Tudo começou com saudade e terminou em tragédia. O dia 29 de Setembro de 2006 está
gravado na minha mente, como se riscassem em uma rocha, nada será como o dia 28, 27 ou até
mesmo o 26, tudo mudou para sempre. Enquanto eu a levava para aquele aeroporto, um
pequeno pássaro de ferro, muito veloz, era preparado para voar, levando 10 pessoas dentro de
si, 10 demônios.

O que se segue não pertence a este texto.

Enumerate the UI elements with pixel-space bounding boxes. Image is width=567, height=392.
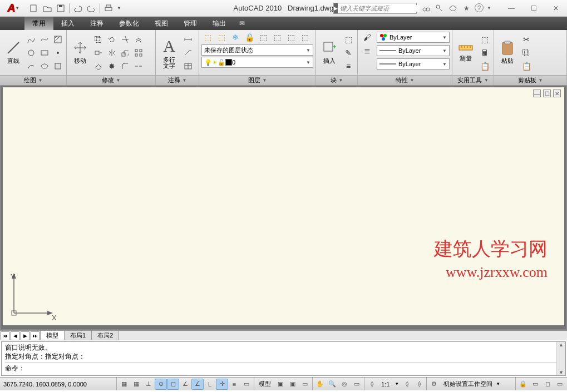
qat-open-icon[interactable] bbox=[41, 2, 53, 14]
zoom-icon[interactable]: 🔍 bbox=[326, 379, 338, 390]
point-icon[interactable]: • bbox=[52, 47, 64, 59]
copy-icon[interactable]: ⿻ bbox=[92, 33, 105, 46]
help-icon[interactable]: ? bbox=[475, 3, 484, 12]
ellipse-icon[interactable] bbox=[38, 60, 51, 72]
scale-icon[interactable] bbox=[119, 47, 131, 59]
annoscale-icon[interactable]: ⟠ bbox=[366, 379, 378, 390]
lineweight-combo[interactable]: ByLayer▼ bbox=[377, 58, 450, 70]
paste-tool[interactable]: 粘贴 bbox=[496, 32, 519, 73]
toolbar-lock-icon[interactable]: 🔒 bbox=[517, 379, 529, 390]
qat-new-icon[interactable] bbox=[28, 2, 40, 14]
coordinates-display[interactable]: 3675.7240, 1603.0859, 0.0000 bbox=[0, 378, 117, 390]
polyline-icon[interactable] bbox=[25, 33, 37, 46]
hardware-accel-icon[interactable]: ▭ bbox=[529, 379, 541, 390]
qp-toggle-icon[interactable]: ▭ bbox=[240, 379, 253, 390]
tab-extra-icon[interactable]: ✉ bbox=[234, 17, 250, 30]
cut-icon[interactable]: ✂ bbox=[520, 33, 533, 46]
layer-off-icon[interactable]: ⬚ bbox=[215, 31, 228, 43]
binoculars-icon[interactable] bbox=[421, 3, 431, 13]
tab-nav-last-icon[interactable]: ⏭ bbox=[31, 331, 40, 340]
ortho-toggle-icon[interactable]: ⊥ bbox=[142, 379, 155, 390]
layer-prev-icon[interactable]: ⬚ bbox=[271, 31, 283, 43]
otrack-toggle-icon[interactable]: ∠ bbox=[191, 379, 204, 390]
layer-prop-icon[interactable]: ⬚ bbox=[201, 31, 214, 43]
close-button[interactable]: ✕ bbox=[545, 1, 567, 16]
circle-icon[interactable] bbox=[25, 47, 37, 59]
mtext-tool[interactable]: A 多行 文字 bbox=[158, 32, 180, 73]
annotation-scale[interactable]: 1:1 bbox=[378, 381, 393, 388]
measure-tool[interactable]: 测量 bbox=[455, 32, 477, 73]
tab-nav-first-icon[interactable]: ⏮ bbox=[1, 331, 9, 340]
command-scrollbar[interactable]: ▲▼ bbox=[556, 342, 565, 375]
favorite-icon[interactable]: ★ bbox=[461, 3, 471, 13]
drawing-canvas[interactable]: — ☐ ✕ Y X 建筑人学习网 www.jzrxxw.com bbox=[3, 87, 564, 325]
qat-dropdown-icon[interactable]: ▼ bbox=[116, 2, 122, 14]
help-dropdown-icon[interactable]: ▼ bbox=[487, 6, 491, 11]
rotate-icon[interactable] bbox=[106, 33, 118, 46]
tab-view[interactable]: 视图 bbox=[147, 17, 176, 30]
paste-special-icon[interactable]: 📋 bbox=[520, 60, 533, 72]
tab-parametric[interactable]: 参数化 bbox=[111, 17, 147, 30]
workspace-gear-icon[interactable]: ⚙ bbox=[428, 379, 440, 390]
tab-output[interactable]: 输出 bbox=[205, 17, 234, 30]
grid-toggle-icon[interactable]: ▦ bbox=[130, 379, 142, 390]
tab-model[interactable]: 模型 bbox=[40, 331, 65, 340]
layer-states-icon[interactable]: ⬚ bbox=[299, 31, 311, 43]
hatch-icon[interactable] bbox=[52, 33, 64, 46]
layer-state-combo[interactable]: 未保存的图层状态▼ bbox=[201, 44, 313, 56]
dimension-icon[interactable] bbox=[182, 33, 194, 46]
search-input[interactable] bbox=[338, 5, 420, 12]
ducs-toggle-icon[interactable]: L bbox=[204, 379, 216, 390]
command-prompt[interactable]: 命令： bbox=[5, 362, 562, 373]
table-icon[interactable] bbox=[182, 60, 194, 72]
viewport-max-icon[interactable]: ▭ bbox=[299, 379, 311, 390]
command-window[interactable]: 窗口说明无效。 指定对角点：指定对角点： 命令： ▲▼ bbox=[1, 341, 566, 376]
viewport-close-icon[interactable]: ✕ bbox=[553, 90, 561, 97]
clean-screen-icon[interactable]: ▭ bbox=[554, 379, 566, 390]
mirror-icon[interactable] bbox=[106, 47, 118, 59]
annoauto-icon[interactable]: ⟠ bbox=[413, 379, 425, 390]
viewport-maximize-icon[interactable]: ☐ bbox=[543, 90, 551, 97]
tab-layout2[interactable]: 布局2 bbox=[91, 331, 119, 340]
workspace-switcher[interactable]: 初始设置工作空间 bbox=[440, 380, 496, 388]
isolate-icon[interactable]: ◻ bbox=[541, 379, 554, 390]
osnap-toggle-icon[interactable]: ◻ bbox=[167, 379, 179, 390]
edit-block-icon[interactable]: ✎ bbox=[342, 47, 354, 59]
region-icon[interactable] bbox=[52, 60, 64, 72]
qat-print-icon[interactable] bbox=[102, 2, 115, 14]
tab-nav-prev-icon[interactable]: ◀ bbox=[11, 331, 19, 340]
tab-insert[interactable]: 插入 bbox=[53, 17, 82, 30]
color-combo[interactable]: ByLayer▼ bbox=[377, 32, 450, 43]
tab-annotate[interactable]: 注释 bbox=[82, 17, 111, 30]
layer-current-combo[interactable]: 💡 ☀ 🔓 0 ▼ bbox=[201, 57, 313, 68]
tab-layout1[interactable]: 布局1 bbox=[64, 331, 92, 340]
layer-match-icon[interactable]: ⬚ bbox=[285, 31, 297, 43]
rectangle-icon[interactable] bbox=[38, 47, 51, 59]
infocenter-search[interactable]: ▶ bbox=[333, 3, 417, 14]
maximize-button[interactable]: ☐ bbox=[522, 1, 545, 16]
steering-icon[interactable]: ◎ bbox=[338, 379, 351, 390]
dyn-toggle-icon[interactable]: ✛ bbox=[216, 379, 228, 390]
qat-save-icon[interactable] bbox=[55, 2, 67, 14]
lwt-toggle-icon[interactable]: ≡ bbox=[228, 379, 240, 390]
insert-block-tool[interactable]: 插入 bbox=[318, 32, 341, 73]
copy-clip-icon[interactable]: ⿻ bbox=[520, 47, 533, 59]
join-icon[interactable] bbox=[132, 60, 145, 72]
stretch-icon[interactable] bbox=[92, 47, 105, 59]
id-icon[interactable]: 📋 bbox=[479, 60, 491, 72]
pan-icon[interactable]: ✋ bbox=[314, 379, 326, 390]
layer-lock-icon[interactable]: 🔒 bbox=[243, 31, 255, 43]
key-icon[interactable] bbox=[435, 3, 445, 13]
viewport-minimize-icon[interactable]: — bbox=[533, 90, 541, 97]
leader-icon[interactable] bbox=[182, 47, 194, 59]
qat-undo-icon[interactable] bbox=[72, 2, 84, 14]
tab-manage[interactable]: 管理 bbox=[176, 17, 205, 30]
fillet-icon[interactable] bbox=[119, 60, 131, 72]
app-menu-button[interactable]: A ▼ bbox=[2, 1, 24, 16]
tab-home[interactable]: 常用 bbox=[24, 17, 53, 30]
create-block-icon[interactable]: ⬚ bbox=[342, 33, 354, 46]
list-icon[interactable]: ≣ bbox=[360, 44, 374, 57]
move-tool[interactable]: 移动 bbox=[69, 32, 91, 73]
arc-icon[interactable] bbox=[25, 60, 37, 72]
array-icon[interactable] bbox=[132, 47, 145, 59]
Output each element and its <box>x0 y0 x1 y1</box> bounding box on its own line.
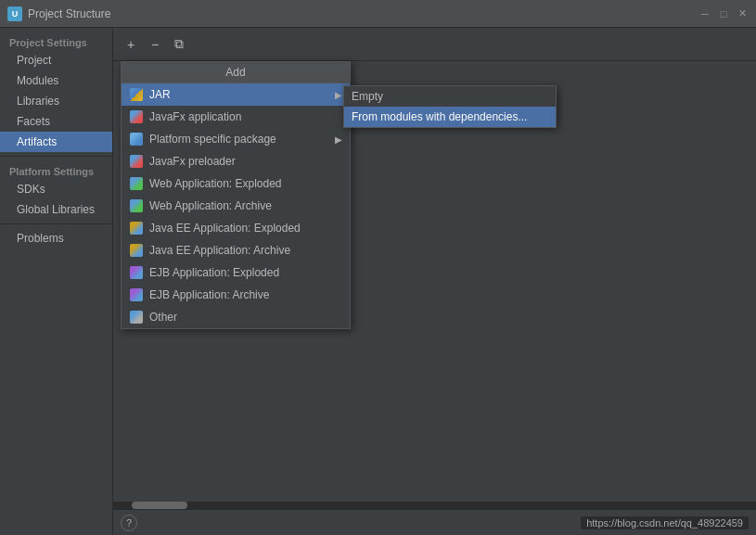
jar-submenu-empty[interactable]: Empty <box>344 86 556 107</box>
platform-settings-label: Platform Settings <box>0 160 112 179</box>
submenu-arrow-platform: ▶ <box>335 134 342 145</box>
menu-item-ejb-archive[interactable]: EJB Application: Archive <box>122 284 350 306</box>
window-title: Project Structure <box>28 7 698 20</box>
menu-item-javafx-preloader[interactable]: JavaFx preloader <box>122 150 350 172</box>
menu-item-web-archive[interactable]: Web Application: Archive <box>122 195 350 217</box>
minimize-button[interactable]: ─ <box>698 7 711 20</box>
title-bar: U Project Structure ─ □ ✕ <box>0 0 756 28</box>
jar-icon <box>129 87 144 102</box>
sidebar-item-sdks[interactable]: SDKs <box>0 179 112 199</box>
javaee-exploded-icon <box>129 221 144 236</box>
maximize-button[interactable]: □ <box>717 7 730 20</box>
web-archive-icon <box>129 198 144 213</box>
menu-item-web-exploded[interactable]: Web Application: Exploded <box>122 172 350 195</box>
url-hint: https://blog.csdn.net/qq_48922459 <box>581 516 749 529</box>
ejb-exploded-icon <box>129 265 144 280</box>
horizontal-scrollbar[interactable] <box>113 502 756 509</box>
sidebar-divider-2 <box>0 223 112 224</box>
javafx-icon <box>129 109 144 124</box>
bottom-bar: ? https://blog.csdn.net/qq_48922459 <box>113 509 756 535</box>
sidebar-item-project[interactable]: Project <box>0 50 112 70</box>
javaee-archive-icon <box>129 243 144 258</box>
remove-button[interactable]: − <box>145 34 165 55</box>
close-button[interactable]: ✕ <box>736 7 749 20</box>
add-menu-header: Add <box>122 62 350 83</box>
jar-submenu-from-modules[interactable]: From modules with dependencies... <box>344 107 556 127</box>
add-button[interactable]: + <box>121 34 141 55</box>
javafx-preloader-icon <box>129 154 144 169</box>
project-settings-label: Project Settings <box>0 32 112 50</box>
sidebar-item-facets[interactable]: Facets <box>0 111 112 132</box>
sidebar-item-modules[interactable]: Modules <box>0 70 112 91</box>
ejb-archive-icon <box>129 287 144 302</box>
main-content: Add JAR ▶ JavaFx applicat <box>113 61 756 502</box>
web-exploded-icon <box>129 176 144 191</box>
menu-item-platform-package[interactable]: Platform specific package ▶ <box>122 128 350 150</box>
platform-icon <box>129 132 144 146</box>
help-button[interactable]: ? <box>121 515 137 531</box>
copy-button[interactable]: ⧉ <box>169 34 189 55</box>
menu-item-jar[interactable]: JAR ▶ <box>122 83 350 106</box>
sidebar-divider <box>0 156 112 157</box>
menu-item-other[interactable]: Other <box>122 306 350 328</box>
menu-item-javaee-archive[interactable]: Java EE Application: Archive <box>122 239 350 261</box>
window-controls: ─ □ ✕ <box>698 7 749 20</box>
sidebar-item-problems[interactable]: Problems <box>0 228 112 248</box>
menu-item-ejb-exploded[interactable]: EJB Application: Exploded <box>122 261 350 284</box>
add-menu[interactable]: Add JAR ▶ JavaFx applicat <box>121 61 351 329</box>
scrollbar-thumb[interactable] <box>132 502 187 509</box>
sidebar-item-artifacts[interactable]: Artifacts <box>0 132 112 152</box>
sidebar-item-libraries[interactable]: Libraries <box>0 91 112 111</box>
menu-item-javaee-exploded[interactable]: Java EE Application: Exploded <box>122 217 350 239</box>
sidebar: Project Settings Project Modules Librari… <box>0 28 113 535</box>
content-area: + − ⧉ Add JAR ▶ <box>113 28 756 535</box>
other-icon <box>129 310 144 325</box>
menu-item-javafx[interactable]: JavaFx application <box>122 106 350 128</box>
submenu-arrow-jar: ▶ <box>335 90 342 100</box>
toolbar: + − ⧉ <box>113 28 756 61</box>
main-layout: Project Settings Project Modules Librari… <box>0 28 756 535</box>
sidebar-item-global-libraries[interactable]: Global Libraries <box>0 199 112 220</box>
app-icon: U <box>7 6 22 21</box>
jar-submenu[interactable]: Empty From modules with dependencies... <box>343 85 557 128</box>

Eu a vi pela última vez as 14:40, pois é, ela era tão pontual que queria chegar
no salão de embarque 55 minutos antes de o voo sair, ela estava tão feliz porque havia
conseguido uma passagem que cabia no orçamento, queria tanto ver os pais que não via a
séculos, e eu, indiferente quanto a isso. Se eu soubesse que seria a última chance de ouvir a sua
voz, eu teria feito tudo diferente. Aquele avião subia ao céu, como um verdadeiro pássaro,
depois de tudo, eu diria que ele é uma coruja de ferro gigante. Depois que o avião decolou, eu
sentia uma espécie de remorso, queria ligar para poder falar com ela, mas eu tinha certeza que
quando ela chegasse meu telefone tocaria, eu tinha tanta esperança. Seu destino era o Rio de
Janeiro, o do jato era Manaus e depois Estados Unidos, mas os planos do destino eram
diferentes, e as 21 horas do mesmo dia, era noticiado o desaparecimento da aeronave.

Na manhã do dia 30 de Novembro de 2006, o que era para ser um domingo normal, se tornou
em um dia cruel. Havia esperança em meu coração, de que ela estivesse bem, de que voltaria
ao normal, e segunda ia ser difícil como todas as segundas, mas não foi como todas as
segundas, foi pior que difícil, foi cruel, sem notícias, eu morria por dentro. No dia 19 de Outubro
era divulgada a lista de mortos, não foi uma supressa ter encontrado o nome dela lá, já tinha
certeza, mas o choque percorreu o meu corpo, se a incerteza me envenenava, a certeza me
matou. Foram dias horríveis, eu trabalhava demais para fingir que nada aconteceu, quando eu
tomei consciência da situação eu me enfureci, não sei porque, talvez a minha raiva por aquelas
10 pessoas tenha-me consumido, enfim, me isolei do mundo e de mim por dias. Depois eu
comecei a imaginar ela voltando a mim, eu sabia que era imaginação, mas essa era minha única
defesa. Eu sofri muito, todo esse tempo que escrevi esse diário por causa do Doutro Fernando
me ajudou, eu me entendo melhor agora, sei que não escrevi todos os dias, mas nesses 3 textos
eu me via pintado nessas folhas, conseguia-me enxergar através das palavras, essa folha é o
meu espelho. De todas as dores que se pode sentir, desde ralar o joelho à se decepcionar com
alguém, perder a mãe é a pior.

DIA 5

Manaus, 21 de Novembro de 2006

É a primeira vez que escrevo nessas páginas um dia seguido, mas não é a ultima. Tenho-me
entendido melhor nos últimos tempo, isso me da uma vontade tão grande de escrever, comecei
um livro hoje e estava tão empolgado que fui até a pagina 124, isso é incrível. Eu sei que ela não
vai voltar, ainda choro muito, penso muito, mas consigo dormir, consigo comer, conversar, estou
melhor para falar sobre isso. Estou tentado voltar a ser o antigo Pedro: feliz, calmo e amigo de
tantas pessoas. Tenho recebido muito apoio e isso me deixa grato, esses tempos de luto me
fizeram enxergar quem eu era, eu tinha medo de ter que enfrentar tudo isso, mas agora eu
encontrei o interruptor para acender a luz desse comodo velho, empoeirado e outrora escuro
que é a minha mente. Quando se perde alguém tão importante, se morre junto, mas a alma
nunca morre. Agora consigo sentir ela perto de mim, mesmo que tão longe. Sei que essas
palavras são clichês, mas é o que eu sinto agora. Está quase na hora de dormir, todas as noites
eu rezo por ela, e também peço para que ela esteja nos meus sonhos, creio que essa noite eu
terei essa sorte de poder vê-la. Eu aceitei porque doía mais, e se não doesse, como eu iria-me
cicatrizar dessas profundas feridas?